This option is a combination of the period certain and lifetime payments annuity options. Under the plan, the insurance company agrees to make payments to the annuitant for life and the payments are guaranteed for a set amount of time.

If you set up a plan that guarantees that you receive payments for 10 years and you die at the five-year mark, the insurance company must continue to make the annuity payments to your beneficiary, if there is one, for the remaining five years. Be aware that with most annuities, there is no beneficiary and the money goes to the insurer.

Before making a decision about which type of annuity to buy, you need to consider all of these options carefully. There is no right choice that is a good fit for everyone.

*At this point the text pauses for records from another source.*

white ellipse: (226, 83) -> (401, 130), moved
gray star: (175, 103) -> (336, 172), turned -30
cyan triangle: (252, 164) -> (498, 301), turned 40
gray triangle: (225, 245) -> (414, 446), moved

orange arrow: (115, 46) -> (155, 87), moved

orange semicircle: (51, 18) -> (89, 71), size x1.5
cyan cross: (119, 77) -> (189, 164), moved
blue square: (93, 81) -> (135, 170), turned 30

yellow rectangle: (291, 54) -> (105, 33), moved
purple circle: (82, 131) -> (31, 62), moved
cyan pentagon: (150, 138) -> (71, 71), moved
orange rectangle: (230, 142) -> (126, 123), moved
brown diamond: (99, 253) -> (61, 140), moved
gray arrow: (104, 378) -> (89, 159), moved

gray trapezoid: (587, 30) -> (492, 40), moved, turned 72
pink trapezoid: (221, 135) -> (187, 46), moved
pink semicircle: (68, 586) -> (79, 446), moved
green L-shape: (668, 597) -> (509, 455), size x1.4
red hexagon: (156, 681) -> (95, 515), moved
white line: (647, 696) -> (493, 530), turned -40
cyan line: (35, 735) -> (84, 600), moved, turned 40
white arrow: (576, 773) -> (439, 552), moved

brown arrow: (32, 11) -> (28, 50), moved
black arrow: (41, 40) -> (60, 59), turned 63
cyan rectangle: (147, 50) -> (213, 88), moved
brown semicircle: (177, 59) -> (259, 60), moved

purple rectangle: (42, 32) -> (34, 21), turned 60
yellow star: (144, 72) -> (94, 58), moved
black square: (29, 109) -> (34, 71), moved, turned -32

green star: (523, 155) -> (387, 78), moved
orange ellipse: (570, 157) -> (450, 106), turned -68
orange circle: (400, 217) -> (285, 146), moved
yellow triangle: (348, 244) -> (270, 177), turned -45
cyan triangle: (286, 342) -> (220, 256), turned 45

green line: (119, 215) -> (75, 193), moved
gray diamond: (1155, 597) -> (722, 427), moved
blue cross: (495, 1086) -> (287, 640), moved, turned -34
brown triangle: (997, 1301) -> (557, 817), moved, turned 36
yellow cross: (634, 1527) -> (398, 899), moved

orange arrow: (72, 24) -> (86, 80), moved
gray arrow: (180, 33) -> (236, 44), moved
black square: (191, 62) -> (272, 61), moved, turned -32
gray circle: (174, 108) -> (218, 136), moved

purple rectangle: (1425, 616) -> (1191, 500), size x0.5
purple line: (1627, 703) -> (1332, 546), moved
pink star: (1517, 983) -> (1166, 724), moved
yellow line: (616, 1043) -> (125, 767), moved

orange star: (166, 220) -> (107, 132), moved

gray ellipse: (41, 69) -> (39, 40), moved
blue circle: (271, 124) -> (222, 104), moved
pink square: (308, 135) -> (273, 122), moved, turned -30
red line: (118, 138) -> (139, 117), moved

The need or desire for a lifetime income must be weighed against the higher payout that you may be able to receive if you chose an annuity that pays out for a specific period only.

You will also need to decide how often you would like to receive payments from your annuity. You can choose to be paid annually, semi-annually, quarterly or monthly. Before making your choice, you would need to consider your needs, other sources of income and which option would be the best one for cash-flow purposes.

Buy an annuity only from an insurance company that you have thoroughly researched. In the case of a deferred annuity, you are turning your money over to the company and trusting that you will receive the benefits as agreed later. Make sure that you have checked the company’s financial rating with Moody’s, Standard and Poor’s or A.M. Best before depositing any funds. You will want to make sure that it has a top rating before signing a contract to set up an annuity.

When it comes to taking money out of an annuity, you have several options available to you. You can choose to set up a plan where you receive payments for life, or only for a certain period. Married couples may want to consider setting up a joint annuity so that the surviving spouse continues to receive payments after the annuitant’s death.